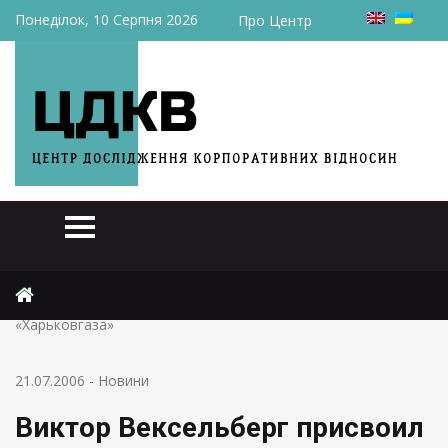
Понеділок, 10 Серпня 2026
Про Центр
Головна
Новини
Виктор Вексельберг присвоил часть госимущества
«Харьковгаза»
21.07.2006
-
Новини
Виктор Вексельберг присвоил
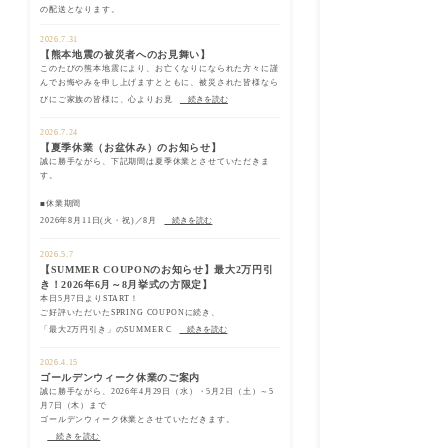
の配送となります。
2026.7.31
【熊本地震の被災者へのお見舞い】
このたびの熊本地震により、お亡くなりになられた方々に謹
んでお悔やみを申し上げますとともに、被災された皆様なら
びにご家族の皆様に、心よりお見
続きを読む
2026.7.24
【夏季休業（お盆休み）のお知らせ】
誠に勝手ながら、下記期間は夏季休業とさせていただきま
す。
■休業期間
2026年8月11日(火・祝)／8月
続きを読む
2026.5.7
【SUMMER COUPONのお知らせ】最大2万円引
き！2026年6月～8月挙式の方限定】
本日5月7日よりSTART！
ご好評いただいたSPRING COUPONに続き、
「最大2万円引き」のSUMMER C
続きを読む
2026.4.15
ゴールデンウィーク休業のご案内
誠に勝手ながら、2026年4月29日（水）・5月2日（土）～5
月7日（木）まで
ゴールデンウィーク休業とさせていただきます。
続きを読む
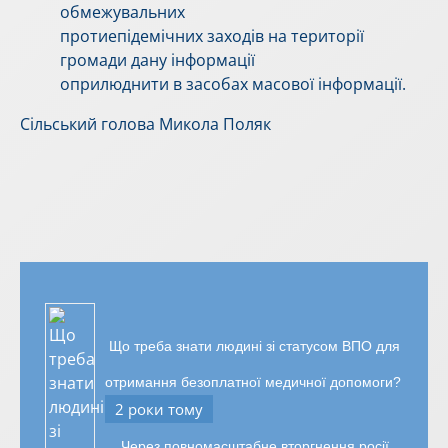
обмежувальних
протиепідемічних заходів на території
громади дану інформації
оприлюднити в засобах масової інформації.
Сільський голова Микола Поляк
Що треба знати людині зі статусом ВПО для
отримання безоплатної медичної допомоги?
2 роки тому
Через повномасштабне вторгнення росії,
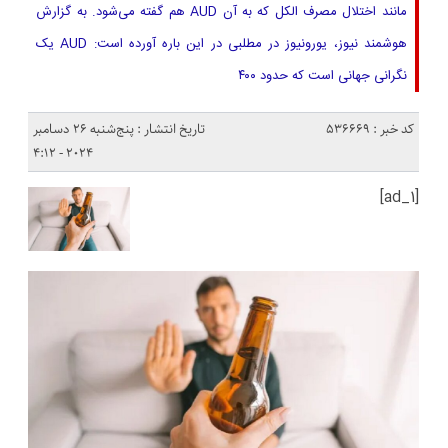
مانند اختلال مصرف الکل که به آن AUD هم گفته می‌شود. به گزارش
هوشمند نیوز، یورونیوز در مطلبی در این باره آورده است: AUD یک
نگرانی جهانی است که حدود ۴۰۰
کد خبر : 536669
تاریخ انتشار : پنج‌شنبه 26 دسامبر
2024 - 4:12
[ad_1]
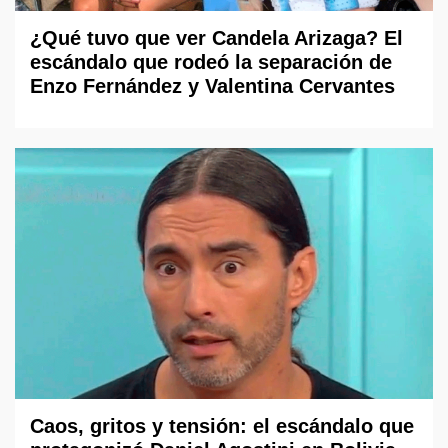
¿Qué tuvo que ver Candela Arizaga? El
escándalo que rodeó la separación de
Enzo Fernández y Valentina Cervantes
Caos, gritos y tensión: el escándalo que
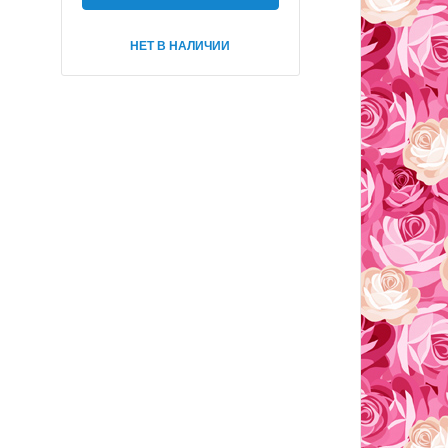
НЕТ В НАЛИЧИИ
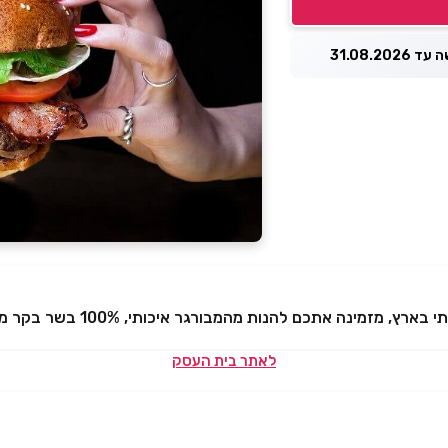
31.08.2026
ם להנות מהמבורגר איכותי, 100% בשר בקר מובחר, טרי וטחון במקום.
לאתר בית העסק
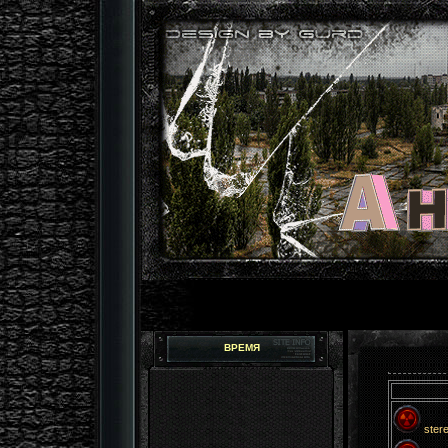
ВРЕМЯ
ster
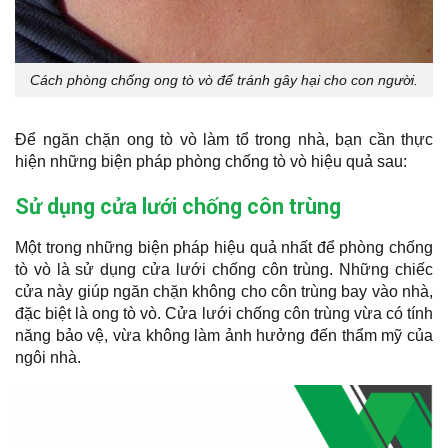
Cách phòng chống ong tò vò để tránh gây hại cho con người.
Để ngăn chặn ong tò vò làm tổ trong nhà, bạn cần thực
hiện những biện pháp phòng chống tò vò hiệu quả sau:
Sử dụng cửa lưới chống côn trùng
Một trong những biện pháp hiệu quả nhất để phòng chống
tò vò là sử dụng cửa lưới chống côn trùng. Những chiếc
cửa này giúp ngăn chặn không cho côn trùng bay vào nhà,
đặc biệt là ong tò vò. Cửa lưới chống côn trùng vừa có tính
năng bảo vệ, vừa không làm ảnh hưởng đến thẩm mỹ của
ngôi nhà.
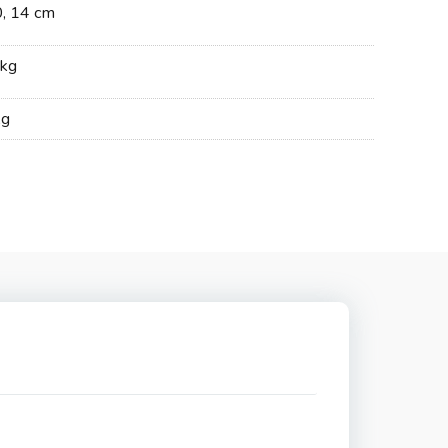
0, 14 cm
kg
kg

_TASK TO COMPLETE_: Please give again only those lines that run from the one containing "hiện những biện" through the final line of the listing, both included, exactly as written and without pictures.

_RESULT BELOW_:
hiện những biện pháp phòng chống tò vò hiệu quả sau:
Sử dụng cửa lưới chống côn trùng
Một trong những biện pháp hiệu quả nhất để phòng chống
tò vò là sử dụng cửa lưới chống côn trùng. Những chiếc
cửa này giúp ngăn chặn không cho côn trùng bay vào nhà,
đặc biệt là ong tò vò. Cửa lưới chống côn trùng vừa có tính
năng bảo vệ, vừa không làm ảnh hưởng đến thẩm mỹ của
ngôi nhà.
0, 14 cm
kg
kg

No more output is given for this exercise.